Cerbung : Adit, ini Untukmu, Nak (BAB VIII)

Cerbung : Adit, ini Untukmu, Nak (BAB VIII)

Baca Sebelumnya..

BAB 8

Tapi harapan, sekuat apa pun, selalu akan diuji. Dan ujiannya datang lebih cepat dari yang kami duga.

Tiga hari setelah kami resmi mendeklarasikan Suara Mesin—walau masih diam-diam dan belum terdaftar secara formal—mandor mendadak memanggil Nina ke ruang administrasi. Tidak biasanya ia dipanggil ke sana. Lebih aneh lagi, ia tidak kembali ke ruang produksi sampai jam pulang.

Aku mencarinya. Di parkiran, di belakang gudang, bahkan ke toilet yang biasa jadi tempatnya sembunyi sebentar saat pusing karena bau pelumas mesin. Tapi nihil. Ponselnya tidak aktif. Pulangnya pun tak ada kabar.

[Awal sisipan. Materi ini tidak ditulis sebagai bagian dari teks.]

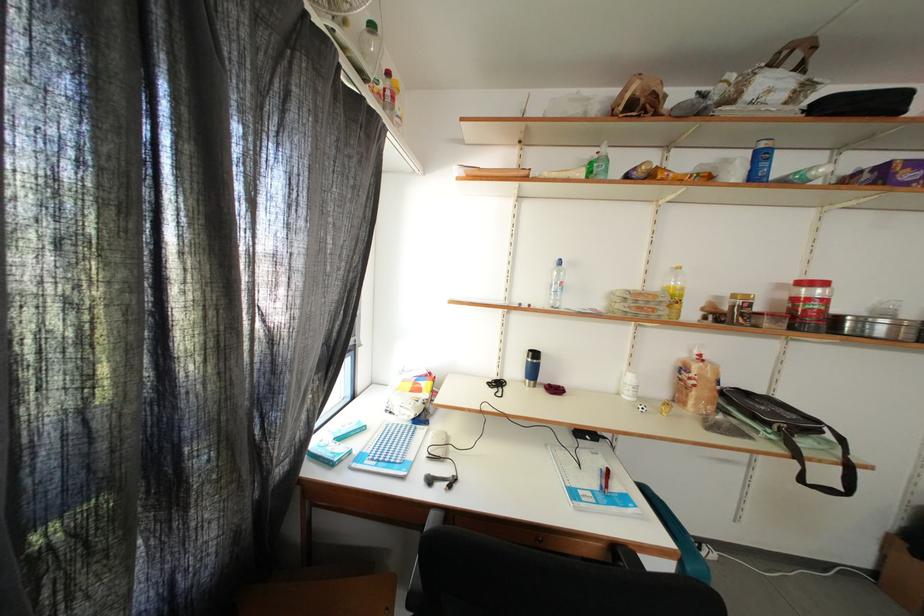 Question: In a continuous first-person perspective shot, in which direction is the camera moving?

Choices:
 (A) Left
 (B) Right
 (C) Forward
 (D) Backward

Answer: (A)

Barulah malamnya, ia mengirim pesan suara. Suaranya terdengar gemetar.

“Rin… aku dimutasi. Mulai besok, aku disuruh kerja di bagian sortir limbah. Katanya karena hasil kerjaku menurun, padahal aku nggak pernah dapat SP. Mereka tahu, Rin. Mereka tahu tentang kita.”

Tanganku langsung dingin. Aku tahu ini bukan sekadar mutasi. Ini pesan. Ancaman.

Keesokan harinya, Pak Rio tak muncul. Katanya, keluarganya dijadikan alasan—anaknya katanya kedapatan ‘mencuri’ barang pabrik. Tuduhan yang bahkan belum terbukti, tapi cukup untuk menekan Rio agar diam.

Satu per satu dari kami mulai dibungkam. Tak secara langsung, tapi cukup untuk membuat takut.

Sore itu, aku duduk sendirian di ruang istirahat. Biasanya ruang itu penuh suara tawa yang dipaksakan dan keluhan yang ditahan. Tapi hari itu … sunyi.

Lalu seorang rekan kerja datang. Namanya Lela. Ia bukan anggota Suara Mesin, tapi sering memperhatikan gerak-gerik kami.

“Rina,” katanya pelan, duduk di sampingku. “Hati-hati. Ada orang kantor yang mengintai. Katanya kamu jadi ‘mata’ buruh. Mereka mau cari alasan buat pecat kamu secara sah.”

Dadaku sesak.

Aku tahu, langkah kami tak akan mudah. Tapi aku tidak menyangka akan secepat ini.

Malam itu aku menatap foto Adit di dinding kamarku. Senyumnya masih sama. Tapi kali ini, aku tidak menangis. Aku bicara.

“Maaf ya, Dit… Mama nggak bisa jagain kamu dulu. Tapi sekarang… Mama jagain teman-teman Mama. Mama jagain semua Adit lain yang masih bisa diselamatkan.”

Keesokan harinya, aku kumpulkan semua anggota yang tersisa. Kami pindahkan pertemuan ke tempat baru—sebuah warung kecil milik sepupu Yani, jauh dari pabrik. Di sana, kami buat rencana baru. Kami sepakat untuk mengajukan pendaftaran resmi ke Dinas Tenaga Kerja secara kolektif.

“Kalau kita diam, satu per satu akan dibungkam. Tapi kalau kita bergerak bersama, mereka harus mendengarkan.”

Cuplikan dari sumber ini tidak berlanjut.